The adjusted R2 value which explains how much variation of diff variable is explained is notable as the score is 79%, which is better than the persistence model that achieved an RMSE of 9221.876 over the test dataset. Feature variables are ready to build a model after scaling data. Before scaling, the data should be split into train and test sets. As the test set, the last six months’ Spend is selected.
LSTMs presume data to be within the rule of the activation function used by the network.
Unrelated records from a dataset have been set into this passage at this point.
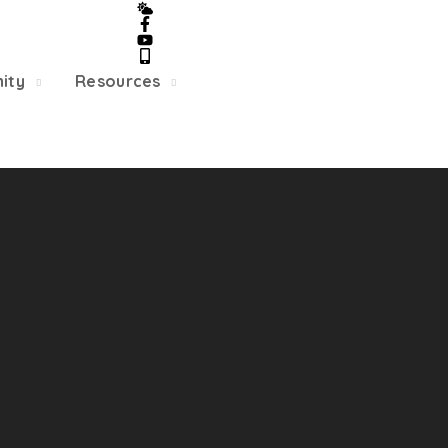
5/22, Township administrative offices will close at 1pm
department will close at 12pm on Fridays.
ity
Resources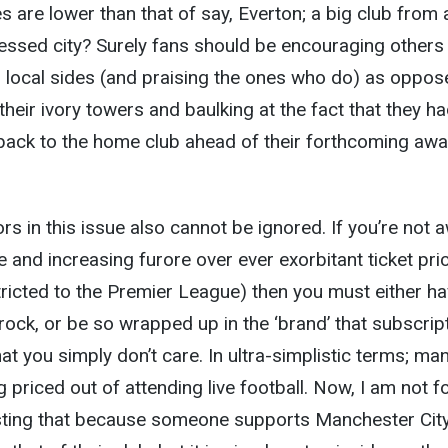
 are lower than that of say, Everton; a big club from 
essed city? Surely fans should be encouraging others
r, local sides (and praising the ones who do) as oppos
heir ivory towers and baulking at the fact that they ha
back to the home club ahead of their forthcoming aw
s in this issue also cannot be ignored. If you’re not 
e and increasing furore over ever exorbitant ticket pri
ricted to the Premier League) then you must either h
 rock, or be so wrapped up in the ‘brand’ that subscrip
at you simply don’t care. In ultra-simplistic terms; man
 priced out of attending live football. Now, I am not f
ting that because someone supports Manchester Cit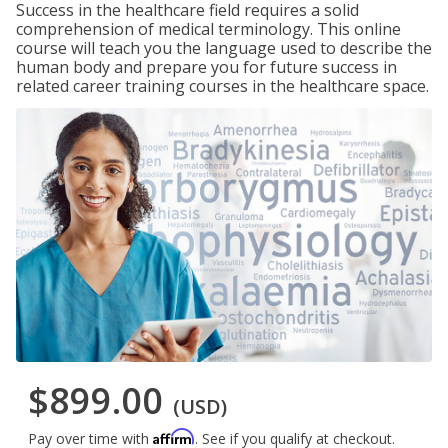
Success in the healthcare field requires a solid
comprehension of medical terminology. This online
course will teach you the language used to describe the
human body and prepare you for future success in
related career training courses in the healthcare space.
$899.00
(USD)
Affirm
Pay over time with
. See if you qualify at checkout.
The preferred range for a time series data is -1 to 1. In this case, MinMaxScaler is used for this transformation.
130
The Long Short-Term Memory network (LSTM) is a type of Recurrent Neural Network (RNN). To compile the RNN, loss function and optimisation algorithm must be given. MSE is used as a loss function as it is similar to RMSE. The code block used [given in Appendix I] also prints how the model improves itself and reduces the error in each epoch. Now the model is ready for prediction.
Step 3: Spend Forecasting
Results of prediction look similar, but it does not tell much because these are scaled data that shows the difference. To see the actual, spend prediction first, the inverse transformation for scaling is done. Second, the data frame is built to show the dates and predictions.
Transformed predictions are showing the difference. Calculated predicted spend should also be shown in the same data frame as given in Figure 31. Table 8 shows the real value comparison of actual versus predicted for spend and quantity forecasting.
Table 8: Actual vs Predicted values for spend and quantity
Date Actual Spend
Predicted Spend
Actual Quantity
Predicted
Quantity
01/07/2018 22626740 18705284 317 306
01/08/2018 22781770 23740806 413 368
01/09/2018 21789480 25379430 339 427
01/10/2018 27425110 22904167 425 408
01/11/2018 27493800 32998242 454 450
01/12/2018 33823440 33063405 444 415
131
Fig. 31: Spend forecast for the last 6 months. From the plot, it can be observed that the actual spending went up while our model also predicted that the spend will go up. This clearly shows how powerful LSTMs are for analysing time series and sequential data.
This could be considered a good prediction as an increase is shown before it happened, which makes the top management ready to manage cash flow easier.
Step 4: Quantity Forecasting
A similar study is done using quantity ordered for a particular product from The X Hotels.
The initial steps in data transformation included converting the data to stationary, convert time series to a supervised model for having a feature set for the LSTM model, and scaling the data. As in the earlier study of spend forecasting, lag 1 to lag 12 is assigned values by using shift command. Calculated predicted quantity is shown in the same data frame with the actual quantity ordered as given in Figure 32.
132
Fig. 32: Quantity forecasted for the last 6 months. From the plot, it can be observed that the actual quantity bought went up while the model also predicted that the quantity bought will go up. This clearly shows how powerful LSTMs are for analysing any variable in time series and sequential data.